蛋白质是许多细胞和生命过程中必不可少的大分子。在细胞中，蛋白质经历一个高度拥挤和受限的环境。因此，了解蛋白质在拥挤和受限条件下的结构、动力学和功能对于理解自然界中这些基本大分子的功能至关重要。这个项目将是一个最近开发的平台，它可以创建类似于典型蛋白质大小的受限空间，并使用现代光谱方法来检查蛋白质的结构和动力学。这些研究将被用来系统地理解空间限制如何影响蛋白质结构-功能关系。该项目将通过北达科他州州立大学和联合部落技术学院之间的暑期学生研究交流计划，改善北达科他州下一代科学家的沟通和合作。当地的本科生和高中研究人员也将被招募参与该项目。最后，该项目将激发当地小学生对科学的兴趣。该项目将确定空间限制的大小、形状和边界属性对蛋白质结构、动力学和功能的影响。该项目将使用最近开发的MOF/COF来系统地创建分别在大小、形状和边界属性上不同的受限空间。分别对溶菌酶和人铜锌超氧化物歧化酶(SOD1)两种模型蛋白的负载条件进行了优化，以优化其负载能力。溶菌酶和SOD1的活性将使用稍加修改的标准分析方法进行测定。然后将利用定点定向自旋标记将自旋探针植入每个模型蛋白质中。然后进行EPR动力学和远程分布测量，以确定两个模型蛋白质在不同MOF/COF中的全局和局部(活性部位和/或底物途径)构象柔性的变化。

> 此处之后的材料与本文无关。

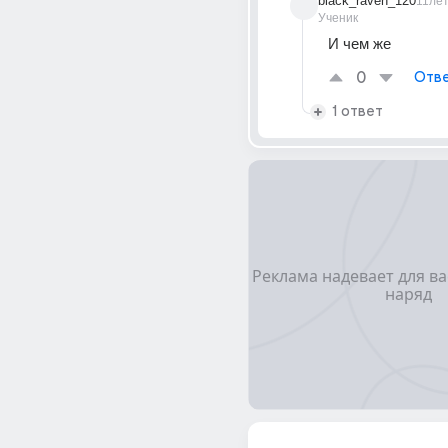
black_raven_120
11ле
Ученик
И чем же
0
Отве
1 ответ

SDSL-EPR是这些实验的理想选择，因为它可以克服MOF/COF背景和蛋白质-MOF/COF相互作用造成的复杂性，并揭示所需的结构信息。在不同的限制条件下，将功能与结构细节相关联，将建立限制因素与蛋白质结构-功能关系之间的关联。该项目由分子和细胞生物科学部分子生物物理学分部(MCB)和既定的激励竞争研究计划(EPSCoR)共同资助。该奖项反映了NSF的法定使命，并通过使用基金会的智力优势和更广泛的影响审查标准进行评估，被认为值得支持。

项目成果

Site-directed spin labeling-electron paramagnetic resonance spectroscopy in biocatalysis: Enzyme orientation and dynamics in nanoscale confinement

• DOI: 10.1016/j.checat.2021.03.005
• 发表时间: 2021-06-17
• 期刊: CHEM CATALYSIS
• 作者: Pan, Yanxiong;Li, Hui;Yang, Zhongyu
• 通讯作者: Yang, Zhongyu

One-pot synthesis of enzyme@metal–organic material (MOM) biocomposites for enzyme biocatalysis

• DOI: 10.1039/d1gc00775k
• 发表时间: 2021-06
• 期刊: Green Chemistry
• 影响因子: 9.8
• 作者: Yanxiong Pan;Hui Li;Mary Lenertz;Yulun Han;A. Ugrinov;D. Kilin;Bingcan Chen;Zhongyu Yang

A general Ca-MOM platform with enhanced acid-base stability for enzyme biocatalysis

• DOI: 10.1016/j.checat.2021.03.001
• 发表时间: 2021-06-17
• 期刊: CHEM CATALYSIS
• 作者: Pan, Yanxiong;Li, Qiaobin;Yang, Zhongyu
• 通讯作者: Yang, Zhongyu

Unveiling the orientation and dynamics of enzymes in unstructured artificial compartments of metal–organic frameworks (MOFs)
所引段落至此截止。